Description of the task: Quote, without any change, the line that contains "Cerwin Vega CVP8" and all lines that follow it to the end of the data below.

Saved entries:
%%
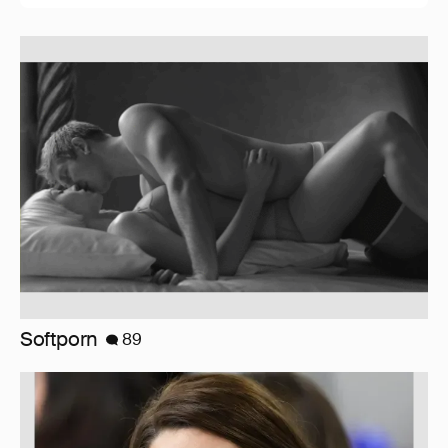
Марк Рош: "Кэтрин, принцесса Уэльская,
перенесла удаление матки и лечится от
рака толстого кишечника."
30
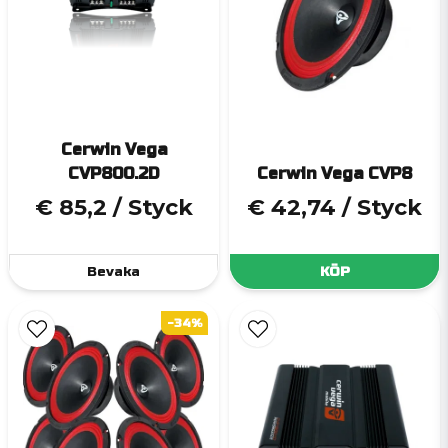
Cerwin Vega
CVP800.2D
Cerwin Vega CVP8
€ 85,2
/ Styck
€ 42,74
/ Styck
Bevaka
KÖP
-34%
%%
Solution:
Cerwin Vega CVP8
€ 85,2
/ Styck
€ 42,74
/ Styck
Bevaka
KÖP
-34%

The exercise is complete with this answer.